Start of EXERCISE INPUTS

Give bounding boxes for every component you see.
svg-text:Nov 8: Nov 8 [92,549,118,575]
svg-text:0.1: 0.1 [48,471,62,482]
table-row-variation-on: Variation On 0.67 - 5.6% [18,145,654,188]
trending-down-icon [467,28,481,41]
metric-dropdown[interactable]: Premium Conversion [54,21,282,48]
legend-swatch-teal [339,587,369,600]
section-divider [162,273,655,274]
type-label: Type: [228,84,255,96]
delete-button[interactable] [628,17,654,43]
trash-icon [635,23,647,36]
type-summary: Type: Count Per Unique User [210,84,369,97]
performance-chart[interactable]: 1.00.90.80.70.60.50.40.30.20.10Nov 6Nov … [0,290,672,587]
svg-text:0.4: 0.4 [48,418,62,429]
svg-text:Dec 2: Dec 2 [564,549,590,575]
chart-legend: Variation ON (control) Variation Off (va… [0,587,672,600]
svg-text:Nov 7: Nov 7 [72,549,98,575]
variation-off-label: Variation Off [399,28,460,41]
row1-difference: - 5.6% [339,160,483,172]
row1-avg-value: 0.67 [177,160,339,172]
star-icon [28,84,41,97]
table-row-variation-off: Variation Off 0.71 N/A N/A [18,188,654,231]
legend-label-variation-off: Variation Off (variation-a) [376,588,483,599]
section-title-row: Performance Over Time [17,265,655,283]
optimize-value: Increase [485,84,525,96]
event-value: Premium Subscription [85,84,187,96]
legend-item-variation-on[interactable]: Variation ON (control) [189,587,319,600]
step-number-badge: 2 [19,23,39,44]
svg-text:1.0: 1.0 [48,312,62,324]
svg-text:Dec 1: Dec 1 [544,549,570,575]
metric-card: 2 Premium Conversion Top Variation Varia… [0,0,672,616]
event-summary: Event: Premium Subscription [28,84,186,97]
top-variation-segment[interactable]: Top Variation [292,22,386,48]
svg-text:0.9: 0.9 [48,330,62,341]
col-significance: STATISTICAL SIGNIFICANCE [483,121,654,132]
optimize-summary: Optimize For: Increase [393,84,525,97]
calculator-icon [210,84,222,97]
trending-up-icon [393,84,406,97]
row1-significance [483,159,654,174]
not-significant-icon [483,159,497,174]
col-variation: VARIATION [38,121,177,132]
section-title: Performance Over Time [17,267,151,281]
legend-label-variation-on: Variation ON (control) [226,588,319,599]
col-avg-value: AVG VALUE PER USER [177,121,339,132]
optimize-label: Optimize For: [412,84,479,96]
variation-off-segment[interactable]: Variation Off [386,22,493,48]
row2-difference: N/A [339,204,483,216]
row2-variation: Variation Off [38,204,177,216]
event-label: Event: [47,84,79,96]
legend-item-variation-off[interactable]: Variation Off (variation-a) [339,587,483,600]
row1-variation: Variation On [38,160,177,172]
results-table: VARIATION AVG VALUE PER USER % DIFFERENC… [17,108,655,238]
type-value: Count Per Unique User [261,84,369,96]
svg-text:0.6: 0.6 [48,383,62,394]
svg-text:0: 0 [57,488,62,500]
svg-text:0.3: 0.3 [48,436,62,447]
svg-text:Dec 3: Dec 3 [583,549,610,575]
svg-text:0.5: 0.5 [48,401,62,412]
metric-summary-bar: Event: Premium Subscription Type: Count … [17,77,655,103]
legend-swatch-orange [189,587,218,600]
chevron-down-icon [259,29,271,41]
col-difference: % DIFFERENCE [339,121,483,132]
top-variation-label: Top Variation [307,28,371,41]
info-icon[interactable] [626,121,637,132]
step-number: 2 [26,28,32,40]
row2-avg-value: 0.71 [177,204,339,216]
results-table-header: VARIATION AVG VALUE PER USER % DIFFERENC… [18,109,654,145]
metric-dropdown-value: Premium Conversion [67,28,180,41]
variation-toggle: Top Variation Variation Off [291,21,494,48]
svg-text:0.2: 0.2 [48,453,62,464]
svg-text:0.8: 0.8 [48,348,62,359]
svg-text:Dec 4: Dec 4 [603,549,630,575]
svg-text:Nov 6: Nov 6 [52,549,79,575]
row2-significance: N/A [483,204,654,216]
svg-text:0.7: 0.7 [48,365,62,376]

End of EXERCISE INPUTS

◆ EXERCISE
From the records given above, copy all lines containing "label".

◆ SOLUTION
type-label: Type: [228,84,255,96]
variation-off-label: Variation Off [399,28,460,41]
legend-label-variation-off: Variation Off (variation-a) [376,588,483,599]
legend-label-variation-on: Variation ON (control) [226,588,319,599]
optimize-label: Optimize For: [412,84,479,96]
event-label: Event: [47,84,79,96]
top-variation-label: Top Variation [307,28,371,41]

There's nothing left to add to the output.